China this week: Beijing and Bali meetings; the plot thickens with Baosteel and Rio Tinto

Thursday, December 6th, 2007

Highlights from the last week of China business news.

Hobnobbing in Bali and Beijing
Lots of high-powered meetings recently, with the attendant speculation about their outcomes. Probably the most enjoyable one to be at is in Bali, where 190 countries have sent delegates to hash out a plan - for two weeks - to replace the Kyoto Protocol, which expires in 2012. That meet started Monday, and, although details are still surprisingly thin on the ground, it appears that China will continue to reject imposed emissions targets. It will propose the creation of an international technology transfer fund - paid for by developed countries - that will help developing nations research and create their own clean technology. This works out very well for China, clearly. In the less salubrious environs of Beijing, another meeting of consequence ended this week, confirming the rumors that the top national leadership has decided to step up monetary tightening measures next year. The seasoned decoders of bureaucrat-speak at the Journal say officials now speak of a “tight” monetary policy for next year, instead of the “stable-to-tight” regime now in place. Next week, the US-China Strategic Economic Dialog happens for the last time this year. Hank Paulson flies in with Susan Schwab, product safety chief Mike Leavitt and others to talk about product safety and - surprise! - letting the yuan appreciate more quickly. Vice Premier Wu Yi must be glad she’s retiring in March.

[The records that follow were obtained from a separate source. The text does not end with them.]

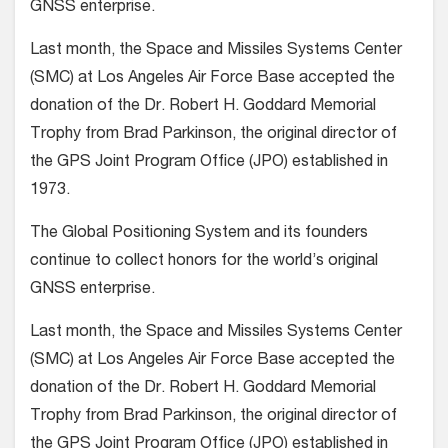
GNSS enterprise.
Last month, the Space and Missiles Systems Center
(SMC) at Los Angeles Air Force Base accepted the
donation of the Dr. Robert H. Goddard Memorial
Trophy from Brad Parkinson, the original director of
the GPS Joint Program Office (JPO) established in
1973.
The Global Positioning System and its founders
continue to collect honors for the world’s original
GNSS enterprise.
Last month, the Space and Missiles Systems Center
(SMC) at Los Angeles Air Force Base accepted the
donation of the Dr. Robert H. Goddard Memorial
Trophy from Brad Parkinson, the original director of
the GPS Joint Program Office (JPO) established in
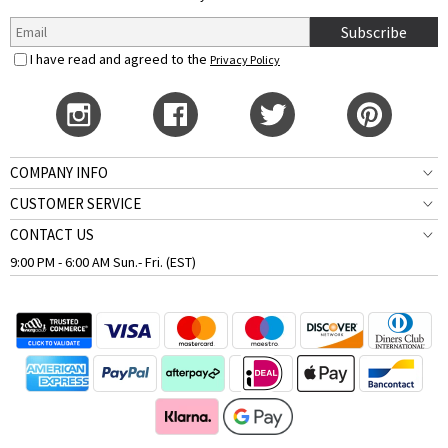
Subscribe
I have read and agreed to the
Privacy Policy
COMPANY INFO
CUSTOMER SERVICE
CONTACT US
9:00 PM - 6:00 AM Sun.- Fri. (EST)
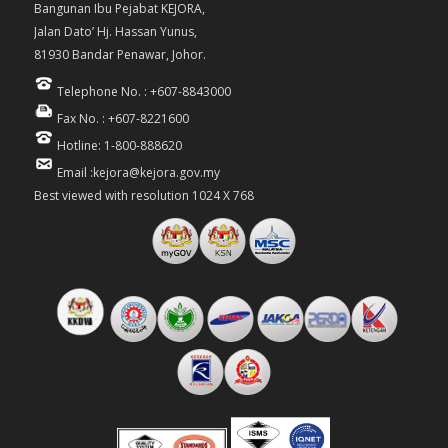
Bangunan Ibu Pejabat KEJORA,
Jalan Dato’ Hj. Hassan Yunus,
81930 Bandar Penawar, Johor.
Telephone No. : +607-8843000
Fax No. : +607-8221600
Hotline: 1-800-888620
Email :kejora@kejora.gov.my
Best viewed with resolution 1024 X 768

Rio Tinto mines a rich vein of rumors
Will they or won’t they, steel executives wondered this week about a Chinese counter-bid for Rio Tinto. Last week, we wrote that China Investment Corp was rumored to be putting together a deal to buy into Rio, but that was quickly squashed by CIC and Rio executives. The sovereign wealth fund did say, after all, that it’s not confident enough to go raiding abroad yet, and that it would steer clear of sensitive industries. So the rumor mill promptly put new hearsay into circulation. For awhile, it seemed that Baosteel would spearhead a consortium of Chinese firms to snatch up Rio Tinto. A Baosteel executive told Economic Observer last week that his firm would only join a bid if the Chinese government wanted it to - hinting that a bid was possible, though not confirmed. Then the 21st Century Business Herald said Baosteel chairman Xu Lejiang confirmed that a bid was in the works. Shares of Rio Tinto jumped. Today, the official Shanghai Securities News quoted Xu denying the quote. “I did not say this. It is a fabrication of the media,” he said. Even with that seemingly definitive response to the matter, our guess is the rumor mill still has plenty of grist to keep it churning.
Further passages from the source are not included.